La segunda lectura es más ambiciosa. Sostiene que el despojo fue el núcleo agrario del conflicto y no su periferia: una contrarreforma armada de larga duración, financiada por el narcotráfico y ejecutada por estructuras paramilitares con complicidad institucional, que clausuró violentamente el ciclo redistributivo abierto en 1936 y reactualizó, con escrituras fraudulentas, la matriz decimonónica de disolución de tierras comunales. La coincidencia temporal entre la consolidación del Bloque Norte de las AUC y el pico de hectáreas perdidas entre 1998 y 2008, la correspondencia geográfica entre expansión de la palma de aceite y desplazamiento en Urabá, Bajo Atrato y Meta, el papel del INCORA en readjudicar predios de reforma agraria a testaferros paramilitares y el aumento sostenido del Gini durante décadas configuran una operación estructural.

Entre ambas hipótesis se abren lecturas intermedias. Una lee el despojo como fase de acumulación capitalista agroindustrial, donde el paramilitarismo fue instrumento y la ideología antisubversiva coartada. Otra lo lee como restauración oligárquica regional: élites ganaderas y hacendadas que nunca digirieron la Ley 200 de 1936 ni la 135 de 1961 y usaron el narco-paramilitarismo para recuperar tierras perdidas frente a la ANUC en los años setenta. Ninguna se excluye; todas se cruzan en el terreno concreto.

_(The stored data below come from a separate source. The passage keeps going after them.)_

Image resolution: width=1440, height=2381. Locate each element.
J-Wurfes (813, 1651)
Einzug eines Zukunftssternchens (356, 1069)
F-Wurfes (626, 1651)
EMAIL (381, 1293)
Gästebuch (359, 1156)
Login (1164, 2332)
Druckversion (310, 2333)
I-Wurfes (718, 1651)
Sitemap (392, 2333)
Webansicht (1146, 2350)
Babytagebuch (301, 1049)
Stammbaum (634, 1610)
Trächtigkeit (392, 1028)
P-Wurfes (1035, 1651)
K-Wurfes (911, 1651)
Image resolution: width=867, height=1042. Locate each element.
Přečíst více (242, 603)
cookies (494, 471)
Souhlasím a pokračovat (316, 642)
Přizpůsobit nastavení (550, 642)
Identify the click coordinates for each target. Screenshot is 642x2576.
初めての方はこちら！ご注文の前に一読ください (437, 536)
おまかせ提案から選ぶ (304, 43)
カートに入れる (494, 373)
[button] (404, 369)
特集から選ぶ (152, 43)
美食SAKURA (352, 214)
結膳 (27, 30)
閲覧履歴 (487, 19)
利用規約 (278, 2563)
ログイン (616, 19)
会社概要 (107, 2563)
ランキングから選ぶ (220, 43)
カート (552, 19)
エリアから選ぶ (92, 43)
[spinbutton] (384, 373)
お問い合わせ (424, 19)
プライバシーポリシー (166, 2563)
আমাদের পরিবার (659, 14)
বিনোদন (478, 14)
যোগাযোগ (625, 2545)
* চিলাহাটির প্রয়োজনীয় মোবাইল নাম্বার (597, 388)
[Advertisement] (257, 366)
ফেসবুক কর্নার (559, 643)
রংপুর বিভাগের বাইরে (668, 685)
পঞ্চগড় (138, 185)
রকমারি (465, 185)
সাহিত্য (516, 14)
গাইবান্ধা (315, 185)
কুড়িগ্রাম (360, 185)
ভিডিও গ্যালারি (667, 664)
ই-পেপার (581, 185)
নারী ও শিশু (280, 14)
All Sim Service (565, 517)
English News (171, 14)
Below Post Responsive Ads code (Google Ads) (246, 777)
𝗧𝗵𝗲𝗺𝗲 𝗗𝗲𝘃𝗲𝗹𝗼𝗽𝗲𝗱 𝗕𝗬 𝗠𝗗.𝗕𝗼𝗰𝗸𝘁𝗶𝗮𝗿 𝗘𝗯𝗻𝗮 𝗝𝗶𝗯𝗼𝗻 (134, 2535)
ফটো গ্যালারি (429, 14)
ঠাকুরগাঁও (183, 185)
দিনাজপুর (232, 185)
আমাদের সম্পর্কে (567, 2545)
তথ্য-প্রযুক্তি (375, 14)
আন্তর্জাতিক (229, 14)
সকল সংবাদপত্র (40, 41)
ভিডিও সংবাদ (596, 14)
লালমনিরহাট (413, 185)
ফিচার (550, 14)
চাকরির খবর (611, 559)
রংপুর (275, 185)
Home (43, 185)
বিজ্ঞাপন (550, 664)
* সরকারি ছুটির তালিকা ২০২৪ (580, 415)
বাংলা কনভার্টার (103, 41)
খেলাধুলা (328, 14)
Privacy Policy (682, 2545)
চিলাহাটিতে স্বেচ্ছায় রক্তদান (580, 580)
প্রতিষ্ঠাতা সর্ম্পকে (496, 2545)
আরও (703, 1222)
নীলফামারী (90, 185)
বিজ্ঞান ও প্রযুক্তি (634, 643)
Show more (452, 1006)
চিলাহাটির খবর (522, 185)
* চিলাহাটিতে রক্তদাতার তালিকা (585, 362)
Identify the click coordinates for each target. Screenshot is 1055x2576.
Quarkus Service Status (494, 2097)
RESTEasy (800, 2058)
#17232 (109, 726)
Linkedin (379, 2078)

Antes de ir al despojo hay que fijar la línea de base. Colombia entró al siglo XX con una cuestión agraria heredada del XIX y nunca cerrada. La disolución de resguardos —solicitada, resistida, aplazada— arrastró una geografía desigual: los paeces del Cauca resistieron con protestas violentas, dilaciones legales y negociación; en Riohacha la ausencia de títulos hizo materialmente imposible la disolución; en Nariño, el resguardo de Anganoy fue extinguido apenas en 1948, agravando el minifundio. Paralelamente, la colonización antioqueña sacó del patrimonio estatal al menos tres millones de hectáreas de baldíos hacia el sur y sureste, produciendo un campesinado con propiedad pero también una frontera agrícola en tensión permanente con las haciendas.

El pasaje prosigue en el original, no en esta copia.